## Your goal
Only the lines containing the string "coordinación" are needed; copy all of them from the listing.

-- Opening Marker --

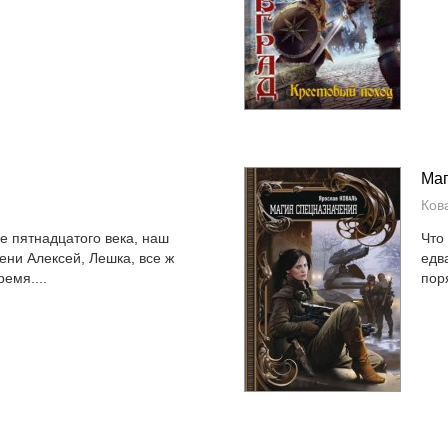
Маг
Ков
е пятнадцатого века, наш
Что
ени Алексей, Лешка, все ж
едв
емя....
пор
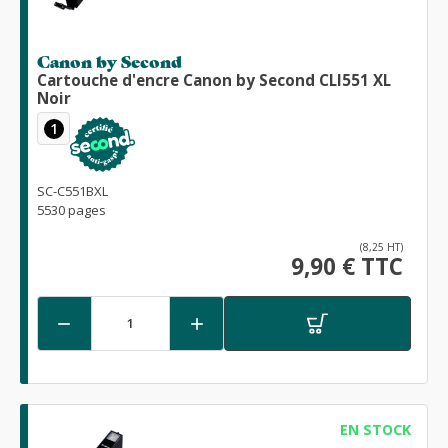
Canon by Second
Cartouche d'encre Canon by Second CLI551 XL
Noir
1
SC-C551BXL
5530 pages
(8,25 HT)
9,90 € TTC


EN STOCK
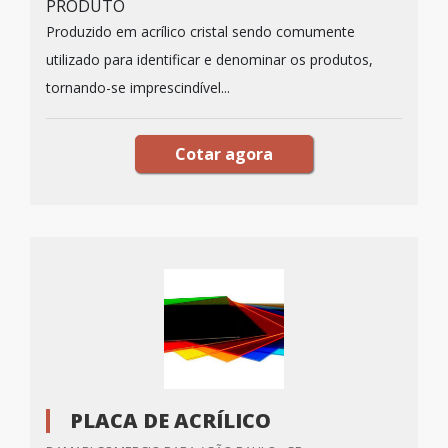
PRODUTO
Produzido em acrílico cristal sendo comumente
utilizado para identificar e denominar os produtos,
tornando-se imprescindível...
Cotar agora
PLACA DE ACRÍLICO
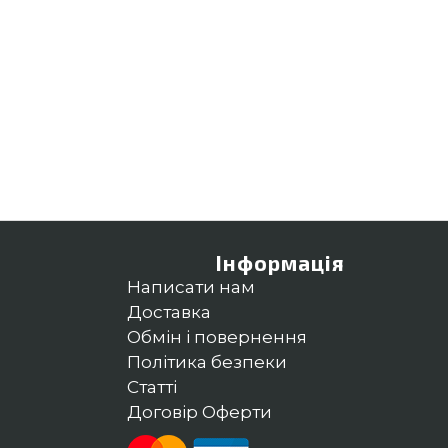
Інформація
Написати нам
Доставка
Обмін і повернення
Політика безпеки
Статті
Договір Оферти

-- Closing Marker --
-- Opening Marker --

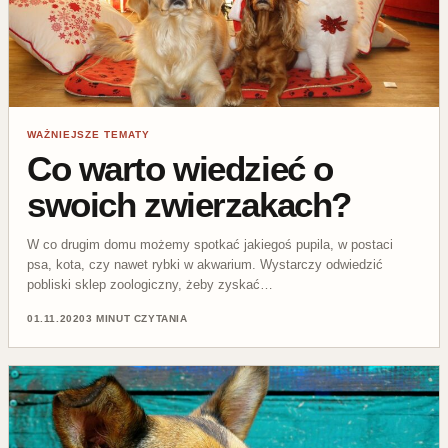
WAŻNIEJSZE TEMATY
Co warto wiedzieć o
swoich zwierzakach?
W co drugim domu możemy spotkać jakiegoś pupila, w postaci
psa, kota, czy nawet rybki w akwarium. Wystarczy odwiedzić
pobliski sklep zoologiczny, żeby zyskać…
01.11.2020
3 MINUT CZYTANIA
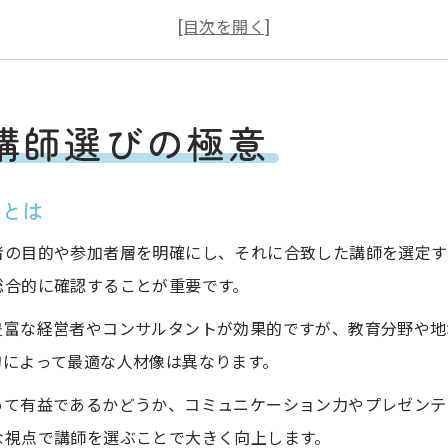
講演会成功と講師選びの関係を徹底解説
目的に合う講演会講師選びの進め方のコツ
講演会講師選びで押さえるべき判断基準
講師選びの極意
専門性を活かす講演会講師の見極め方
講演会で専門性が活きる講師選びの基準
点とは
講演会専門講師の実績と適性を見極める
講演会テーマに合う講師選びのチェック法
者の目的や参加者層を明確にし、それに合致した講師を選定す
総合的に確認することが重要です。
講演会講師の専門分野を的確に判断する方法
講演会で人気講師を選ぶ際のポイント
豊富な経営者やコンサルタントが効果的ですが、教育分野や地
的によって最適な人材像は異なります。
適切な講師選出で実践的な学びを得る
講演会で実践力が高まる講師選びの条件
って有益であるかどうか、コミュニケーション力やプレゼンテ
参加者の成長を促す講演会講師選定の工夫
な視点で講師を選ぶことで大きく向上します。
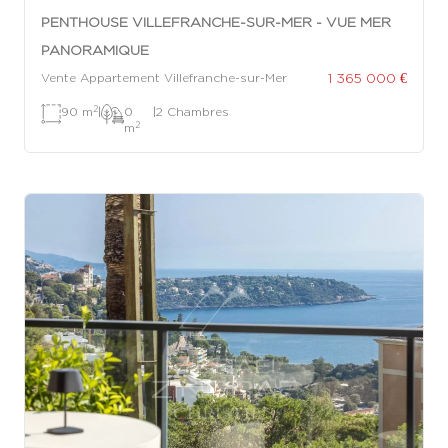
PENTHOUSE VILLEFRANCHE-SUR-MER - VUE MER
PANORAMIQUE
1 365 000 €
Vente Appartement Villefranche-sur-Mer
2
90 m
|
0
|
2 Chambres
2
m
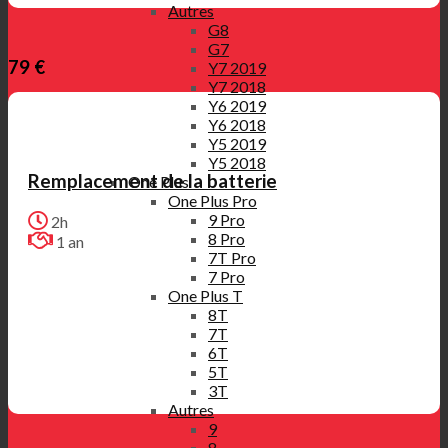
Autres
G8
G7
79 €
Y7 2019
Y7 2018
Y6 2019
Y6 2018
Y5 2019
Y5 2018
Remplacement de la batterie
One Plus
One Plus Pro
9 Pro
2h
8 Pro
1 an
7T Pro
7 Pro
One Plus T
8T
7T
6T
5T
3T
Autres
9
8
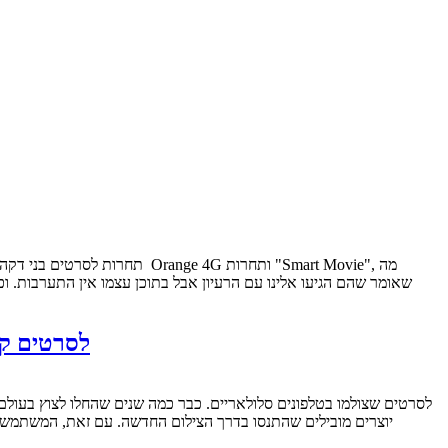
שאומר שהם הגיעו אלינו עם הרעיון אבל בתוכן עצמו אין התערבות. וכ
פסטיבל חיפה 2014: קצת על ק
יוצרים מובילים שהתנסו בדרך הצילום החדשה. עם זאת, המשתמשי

-- Closing Marker --
-- Opening Marker --

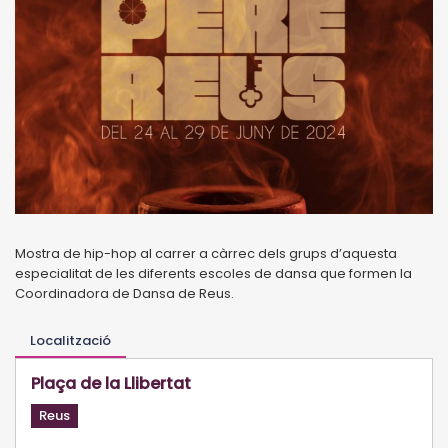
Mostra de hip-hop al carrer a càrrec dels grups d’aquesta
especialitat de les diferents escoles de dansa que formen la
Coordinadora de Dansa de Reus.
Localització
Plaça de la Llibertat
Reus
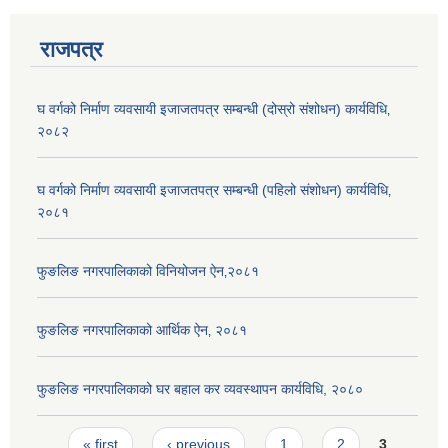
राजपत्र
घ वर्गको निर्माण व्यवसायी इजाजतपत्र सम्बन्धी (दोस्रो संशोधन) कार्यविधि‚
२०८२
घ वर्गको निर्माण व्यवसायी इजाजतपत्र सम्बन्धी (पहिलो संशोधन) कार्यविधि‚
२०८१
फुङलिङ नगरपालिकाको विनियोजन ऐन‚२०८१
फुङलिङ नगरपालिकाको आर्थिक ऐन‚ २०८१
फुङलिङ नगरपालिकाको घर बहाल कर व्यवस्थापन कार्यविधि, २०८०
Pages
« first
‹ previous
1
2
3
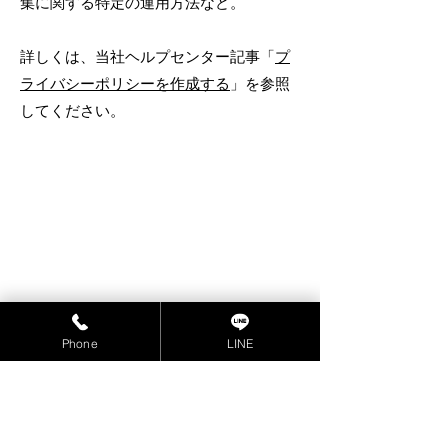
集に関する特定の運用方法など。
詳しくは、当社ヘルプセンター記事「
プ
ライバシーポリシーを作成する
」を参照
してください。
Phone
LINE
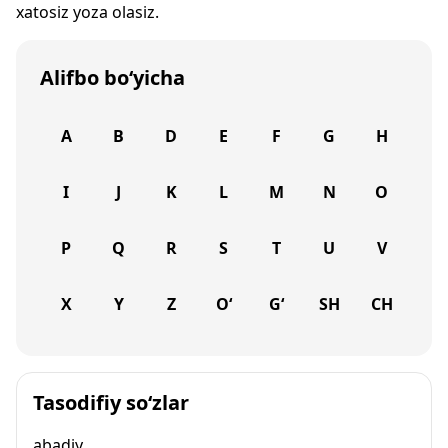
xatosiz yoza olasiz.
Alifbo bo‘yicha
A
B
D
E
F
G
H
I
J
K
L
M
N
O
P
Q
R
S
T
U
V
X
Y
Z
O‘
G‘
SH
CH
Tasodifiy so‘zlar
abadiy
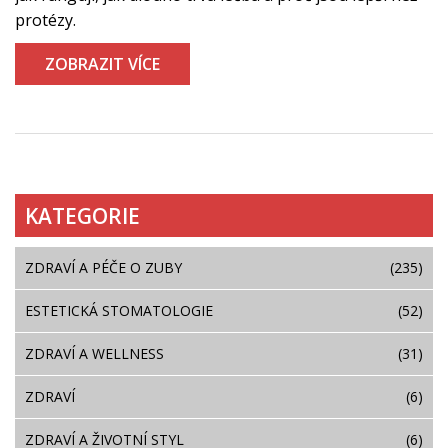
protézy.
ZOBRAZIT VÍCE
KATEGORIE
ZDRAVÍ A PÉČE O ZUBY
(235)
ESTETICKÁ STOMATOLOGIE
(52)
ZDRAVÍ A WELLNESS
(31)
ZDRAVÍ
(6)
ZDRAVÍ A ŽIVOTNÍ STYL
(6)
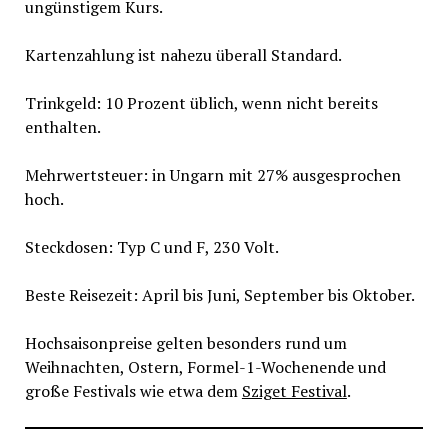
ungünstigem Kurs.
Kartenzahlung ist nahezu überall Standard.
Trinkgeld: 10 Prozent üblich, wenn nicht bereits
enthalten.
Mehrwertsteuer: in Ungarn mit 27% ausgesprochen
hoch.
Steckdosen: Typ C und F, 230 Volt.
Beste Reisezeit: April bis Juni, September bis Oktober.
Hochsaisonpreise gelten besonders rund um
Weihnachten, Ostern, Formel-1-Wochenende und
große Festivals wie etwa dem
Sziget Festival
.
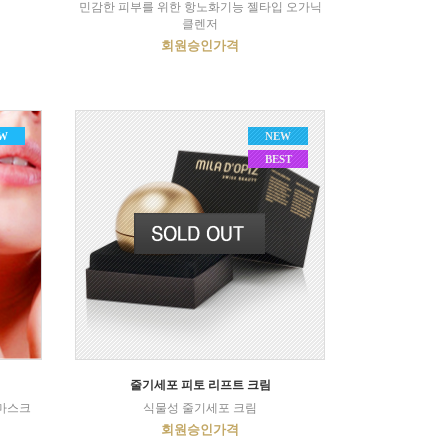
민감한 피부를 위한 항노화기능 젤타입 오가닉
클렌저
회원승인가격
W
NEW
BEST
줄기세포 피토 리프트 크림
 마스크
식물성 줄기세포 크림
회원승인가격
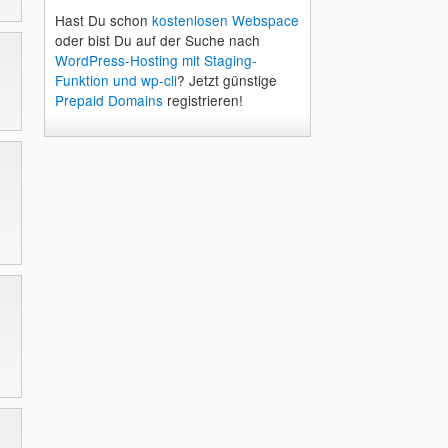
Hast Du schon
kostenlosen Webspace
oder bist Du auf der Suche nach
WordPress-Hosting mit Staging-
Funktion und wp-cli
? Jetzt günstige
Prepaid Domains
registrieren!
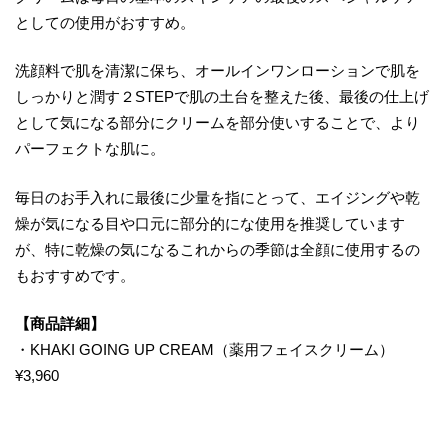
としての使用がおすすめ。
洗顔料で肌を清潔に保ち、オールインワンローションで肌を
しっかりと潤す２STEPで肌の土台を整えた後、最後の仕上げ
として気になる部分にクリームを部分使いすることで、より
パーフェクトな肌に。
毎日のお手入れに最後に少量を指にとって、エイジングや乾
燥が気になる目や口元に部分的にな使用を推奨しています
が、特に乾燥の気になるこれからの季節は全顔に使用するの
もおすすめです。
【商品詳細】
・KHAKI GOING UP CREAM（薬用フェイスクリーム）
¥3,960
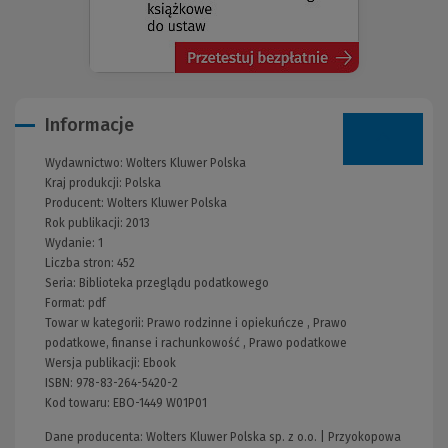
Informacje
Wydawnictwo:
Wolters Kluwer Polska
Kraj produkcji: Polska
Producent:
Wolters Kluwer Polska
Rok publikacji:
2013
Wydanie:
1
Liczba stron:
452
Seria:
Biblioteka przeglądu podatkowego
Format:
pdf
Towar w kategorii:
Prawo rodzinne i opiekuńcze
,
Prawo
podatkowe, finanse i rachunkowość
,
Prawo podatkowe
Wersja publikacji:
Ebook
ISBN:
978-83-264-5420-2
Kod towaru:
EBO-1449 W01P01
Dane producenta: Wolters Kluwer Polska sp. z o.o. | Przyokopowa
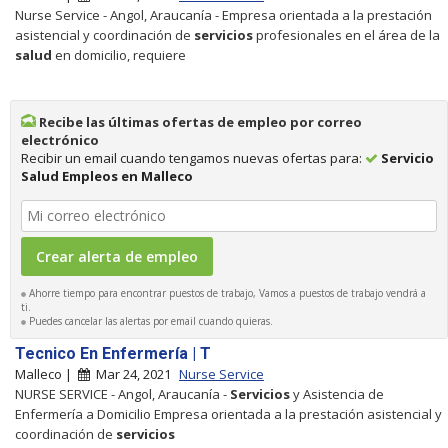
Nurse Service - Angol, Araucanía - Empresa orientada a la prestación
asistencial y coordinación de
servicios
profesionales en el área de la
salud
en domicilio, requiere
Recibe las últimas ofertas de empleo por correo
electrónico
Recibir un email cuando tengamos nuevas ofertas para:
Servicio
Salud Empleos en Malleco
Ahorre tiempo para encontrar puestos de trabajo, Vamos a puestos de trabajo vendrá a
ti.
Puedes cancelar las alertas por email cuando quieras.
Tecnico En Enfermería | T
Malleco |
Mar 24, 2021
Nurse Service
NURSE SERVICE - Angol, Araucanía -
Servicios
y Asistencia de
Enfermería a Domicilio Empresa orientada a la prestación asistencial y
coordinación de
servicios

-- Closing Marker --

## Response to this exercise
asistencial y coordinación de
coordinación de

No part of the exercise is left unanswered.